When I was going through Windows Live Local to do this, it looked like Buffalo had more sprawl under construction than did Boston!
Let's take the train to Buffalo. Lots of trains to choose from.
Go Bills!
Yay! A trailer park!
This was down near Hamburg, I think.
NOT sprawl. I thought I'd put this here so you could compare it with the actual sprawl.
The requisite mall.
Again, not really sprawl - maybe. Just for comparison purposes. Though it's not as dense as the other one above.
This has nothing at all to do with sprawl, and it's not even in the US. I just put it here cause it's such a cool picture!

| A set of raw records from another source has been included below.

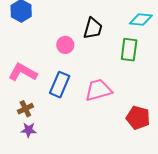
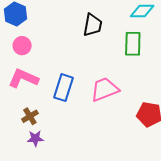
pink circle: (65, 45) -> (22, 46), moved

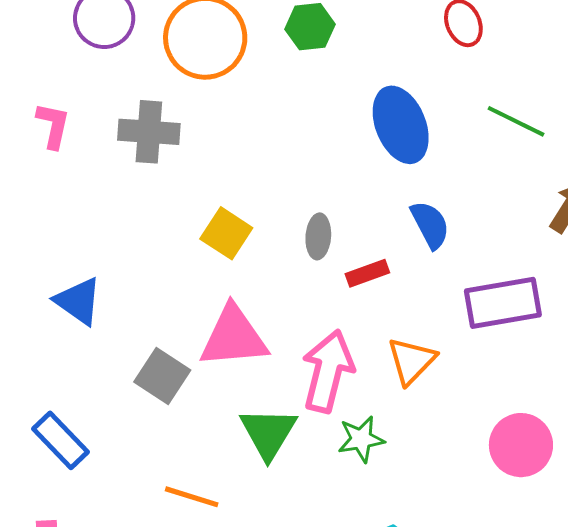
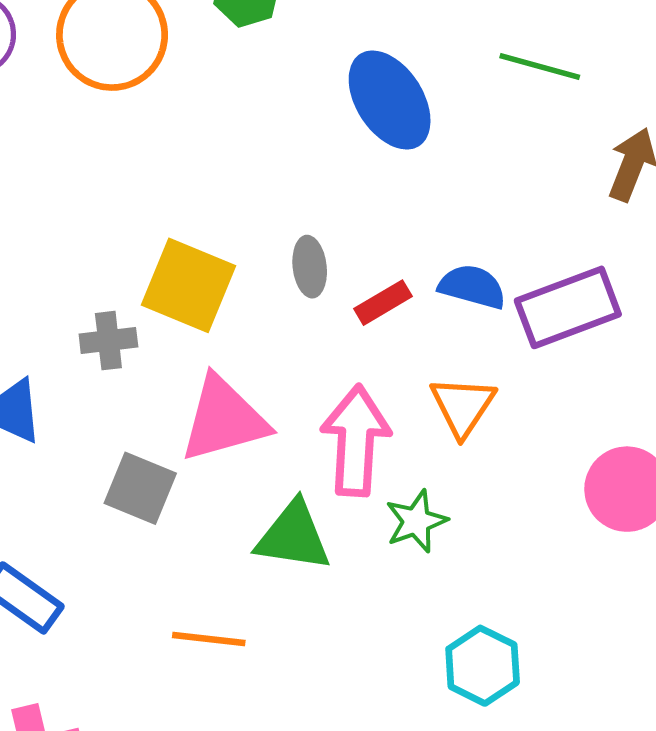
gray cross: (149, 132) -> (108, 341), moved, size x0.7
blue semicircle: (430, 225) -> (472, 287), moved, turned -36
yellow square: (226, 233) -> (188, 285), size x1.4
green triangle: (268, 433) -> (293, 536), turned -42

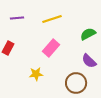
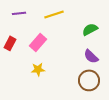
pink rectangle: (51, 48) -> (38, 42), moved
brown circle: (76, 83) -> (89, 80), moved

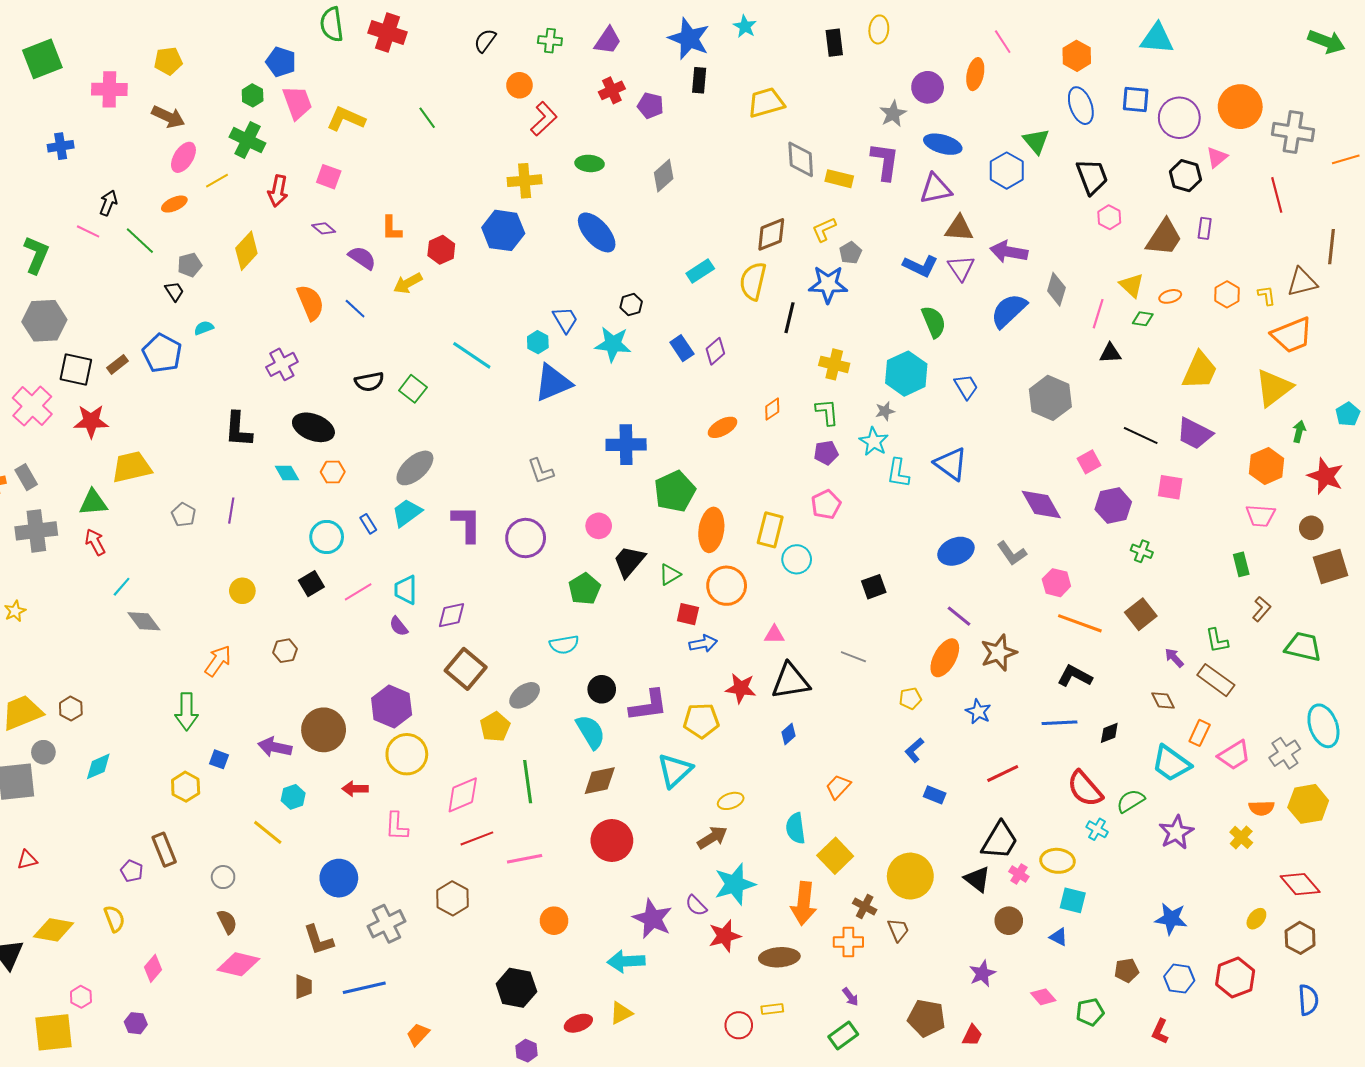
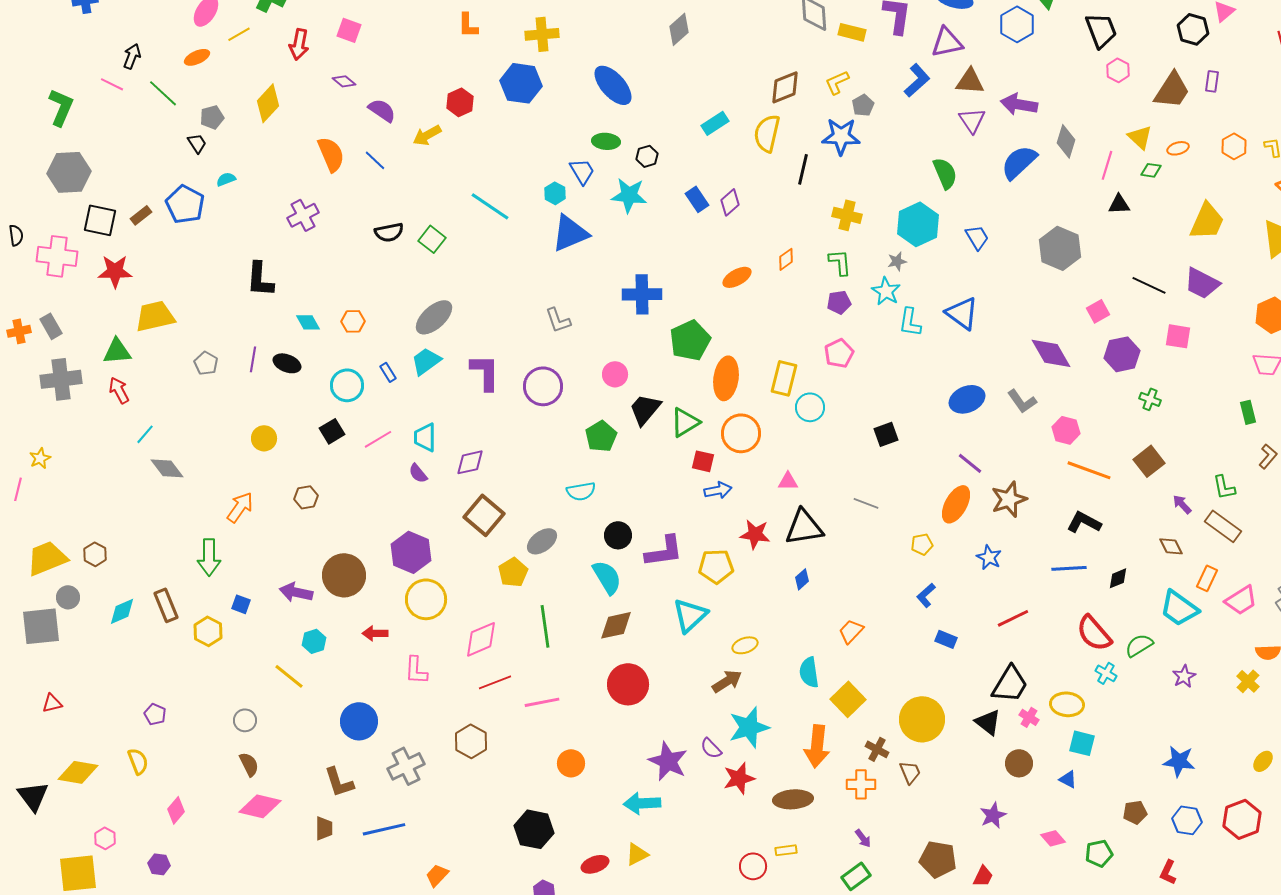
green ellipse: (590, 163) -> (606, 141), moved
orange L-shape: (392, 228) -> (468, 25), moved
blue L-shape: (920, 266) -> (917, 80), moved, turned -68
pink cross: (32, 406) -> (57, 256), turned -36
black ellipse: (313, 427) -> (287, 363), moved, size x0.7
green triangle: (670, 575) -> (685, 422), size x1.4
purple star: (1176, 832) -> (1184, 676), size x0.7
brown rectangle: (164, 850) -> (166, 605), moved

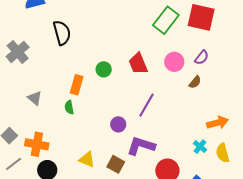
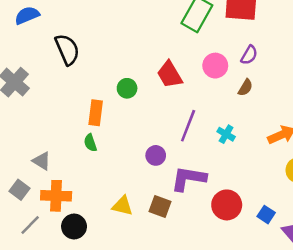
gray triangle: (35, 98) -> (42, 161), moved
cyan cross: (200, 147) -> (226, 134), moved

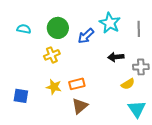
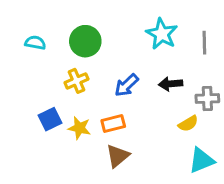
blue arrow: (86, 36) -> (126, 85), moved
blue square: (21, 96) -> (50, 119), moved, turned -35
cyan triangle: (137, 109) -> (201, 160), turned 42

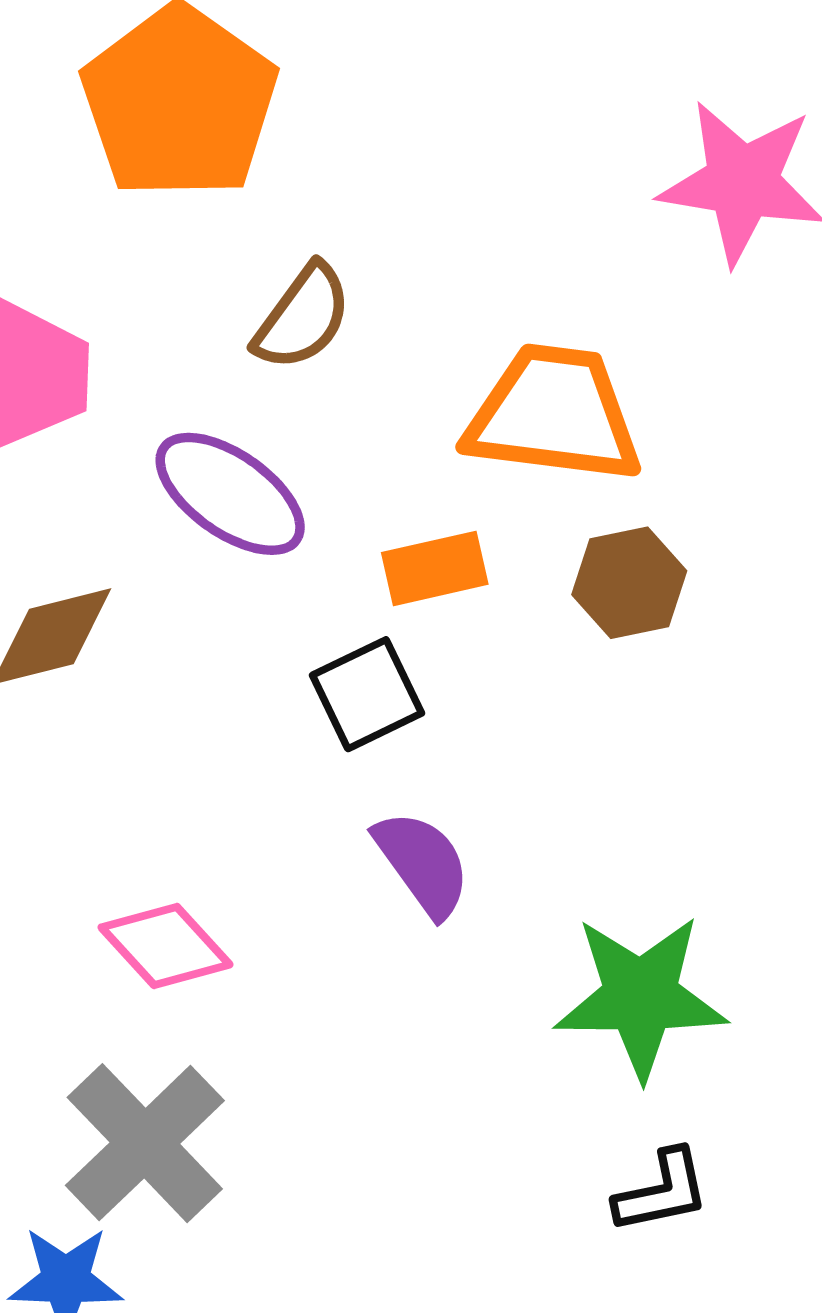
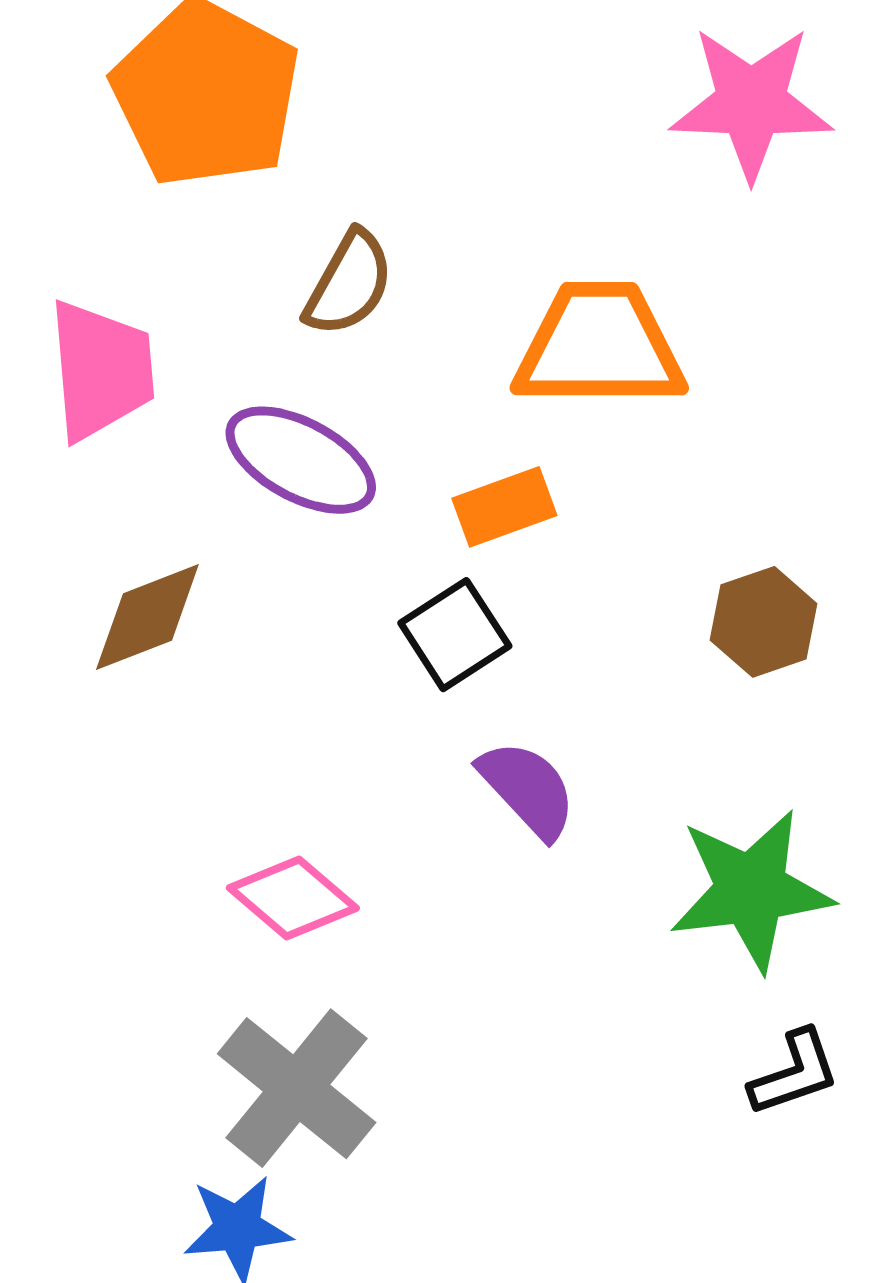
brown hexagon: (629, 583) -> (764, 622), moved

Since this is Buffalo we're talking about, gotta include a couple factories.
Another factory.
New stuff under construction.
Some more recently-built stuff.
A grid, but definitely sprawl.
This was waaaay far out to the east.
__________________ "There's two kinds of men in the world. Those who have a crush on Linda Ronstadt, and those who never heard of her." - Willie Nelson
The galleria is being expanded right now too, there will be a Cheesecake Factory and Barnes&Noble where part of that parking ramp is, and a new Regal Cinema. I can also claim to have played tennis in gym class on those courts in the upper left of the picture of the mall. It's pretty ridiculous here, and the worst part of the sprawl is the ugly as shit UB north campus. It's like a self-contained small city right outside of a city that could have used the campus to take up some of the large amount of space it has to offer. Oh well, you win some, you lose some.
Yowsers. You could fit 8 of the Las Vegas "computer chip" sprawl houses on one of those huge Buffalo lots. Just look at those ridiculous driveways, you could have 10 people over without anyone having to park on the street.
I've noticed when traveling to the northeast that a lot of new neighborhoods are carved out of the woods and almost all trees are cut down, and not replanted. A person in a coffee shop in NH told me that many people don't want trees, because they want all the light possible in the gray months. I guess that makes sense. In states like Texas where summers are so hot, we keep most of our trees in the forested areas like East Texas, and in non-woodsy areas we plant them so that when the neighborhood ages, it becomes shaded for the brutal summeres and becomes attractive. Maybe it is indeed just a factor of climate. I don't really know. Any thoughts on that?
Why do so many people need pools in Buffalo? Is this the new suburban status symbol? I grew up in sprawl in Philadelphia, but I don't remember many people having pools then (left in 2001).
Why do so many people need pools in Buffalo? Is this the new suburban status symbol? I grew up in sprawl in Philadelphia, but I don't remember many people having pools then (left in 2001).
The private pool has been a status symbol everywhere I've ever been in my lifetime. A lack of community pools could increase private pools... but even with nearby community pools... many people buy their own. And if you're living in the type of sprawl in these photos, kids can't walk or bike to community pools anyways.